Lord Mayor Basil Zempilas did not vote on the item at Tuesday’s council meeting because of the closeness of his employer, Seven West Media, to the event as its main media partner.

SWM WA chief executive Maryna Fewster is also a board member of Celebrate WA.

Deputy Lord Mayor Sandy Anghie declared a financial interest given her husband Michael was the chair of Celebrate WA and received tickets to the festival’s gala event.

Councillor Brett Fleeton was another council member with an interest, as an employee of the communications company that works with Celebrate WA, and did not vote.

Budget impacts

The $150,000 of unexpected expenditure on the WA Day festival takes the City of Perth’s major events expenditure account above its $800,000 limit and eats into the overall surplus.

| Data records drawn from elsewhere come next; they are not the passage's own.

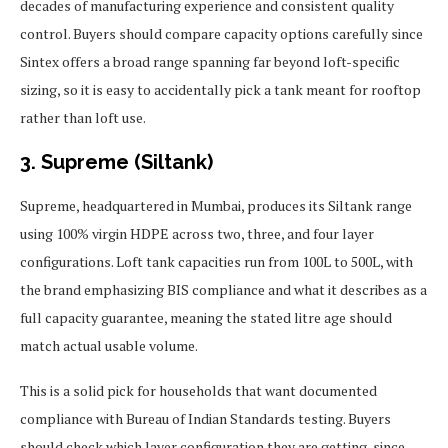
decades of manufacturing experience and consistent quality
control. Buyers should compare capacity options carefully since
Sintex offers a broad range spanning far beyond loft-specific
sizing, so it is easy to accidentally pick a tank meant for rooftop
rather than loft use.
3. Supreme (Siltank)
Supreme, headquartered in Mumbai, produces its Siltank range
using 100% virgin HDPE across two, three, and four layer
configurations. Loft tank capacities run from 100L to 500L, with
the brand emphasizing BIS compliance and what it describes as a
full capacity guarantee, meaning the stated litre age should
match actual usable volume.
This is a solid pick for households that want documented
compliance with Bureau of Indian Standards testing. Buyers
should check which layer configuration they are getting, since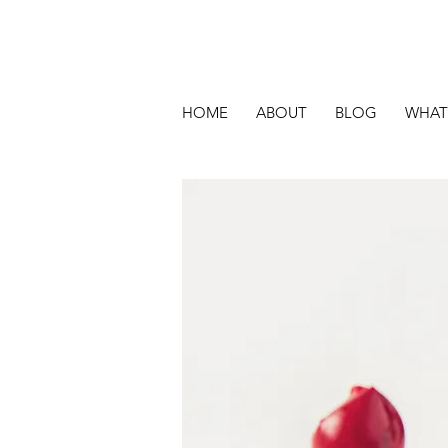
HOME
ABOUT
BLOG
WHAT 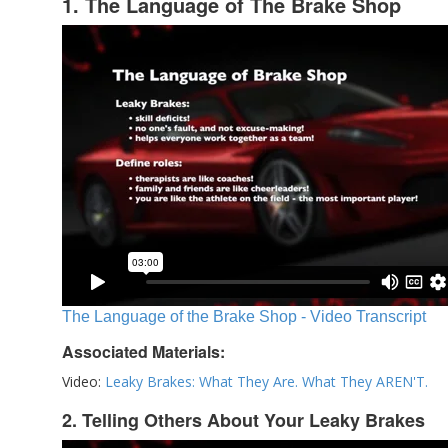
1. The Language of The Brake Shop
The Language of the Brake Shop - Video Transcript
Associated Materials:
Video:
Leaky Brakes: What They Are. What They AREN'T.
2. Telling Others About Your Leaky Brakes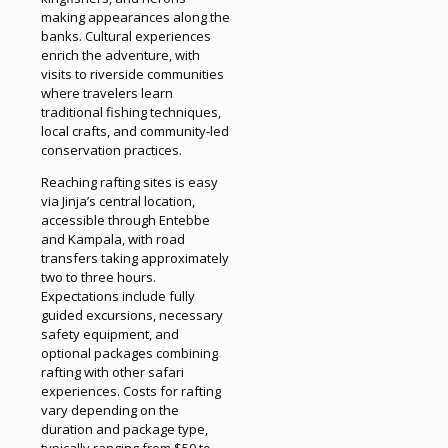
making appearances along the
banks. Cultural experiences
enrich the adventure, with
visits to riverside communities
where travelers learn
traditional fishing techniques,
local crafts, and community-led
conservation practices.
Reaching rafting sites is easy
via Jinja’s central location,
accessible through Entebbe
and Kampala, with road
transfers taking approximately
two to three hours.
Expectations include fully
guided excursions, necessary
safety equipment, and
optional packages combining
rafting with other safari
experiences. Costs for rafting
vary depending on the
duration and package type,
typically ranging from $50 to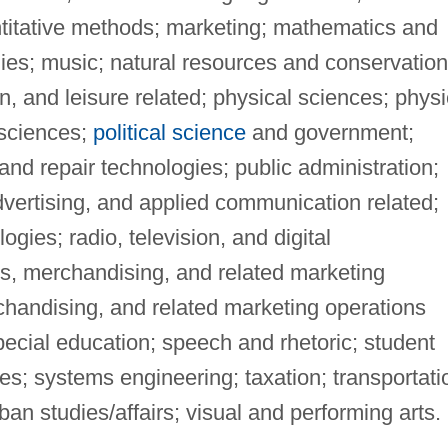
itative methods; marketing; mathematics and
es; music; natural resources and conservation
on, and leisure related; physical sciences; physi
 sciences;
political science
and government;
nd repair technologies; public administration;
dvertising, and applied communication related;
ogies; radio, television, and digital
es, merchandising, and related marketing
chandising, and related marketing operations
special education; speech and rhetoric; student
s; systems engineering; taxation; transportati
an studies/affairs; visual and performing arts.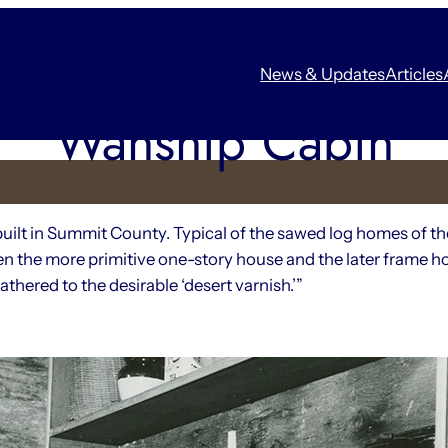
News & Updates
Articles
Wanship Cabin
built in Summit County. Typical of the sawed log homes of th
en the more primitive one-story house and the later frame ho
thered to the desirable ‘desert varnish.’”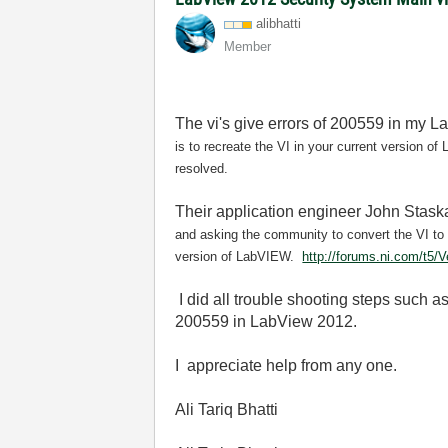
alibhatti
Member
The vi's give errors of 200559 in my L
is to recreate the VI in your current version 
resolved.
Their application engineer John Staska
and asking the community to convert the VI to
version of LabVIEW.
http://forums.ni.com/t5/
I did all trouble shooting steps such a
200559 in LabView 2012.
I appreciate help from any one.
Ali Tariq Bhatti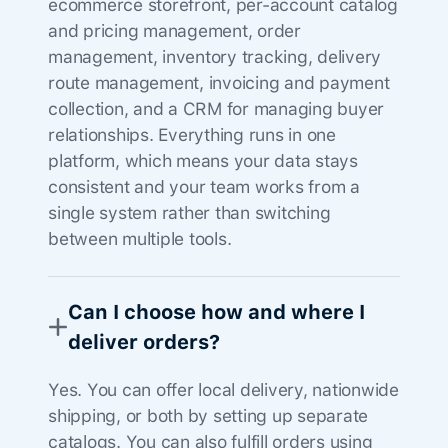
ecommerce storefront, per-account catalog
and pricing management, order
management, inventory tracking, delivery
route management, invoicing and payment
collection, and a CRM for managing buyer
relationships. Everything runs in one
platform, which means your data stays
consistent and your team works from a
single system rather than switching
between multiple tools.
Can I choose how and where I
deliver orders?
Yes. You can offer local delivery, nationwide
shipping, or both by setting up separate
catalogs. You can also fulfill orders using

The city’s recent mid-year budget review resulted in a healthier set of books for the local government after getting $11.8 million more from parking fees and fines than anticipated.

And $10 million worth of loans had been pencilled into the original 2020-21 budget, but no longer appear to be needed.

The WA Day festival money would come out of the surplus as opposed to a recent budget saving created by the Deputy Lord Mayor at last week’s council meeting.

Ms Anghie successfully moved a motion to scrap $200,000 earmarked for the city’s winter school holiday program and instead put the money back into a grants and sponsorship fund for the 2021-22 financial year for small events.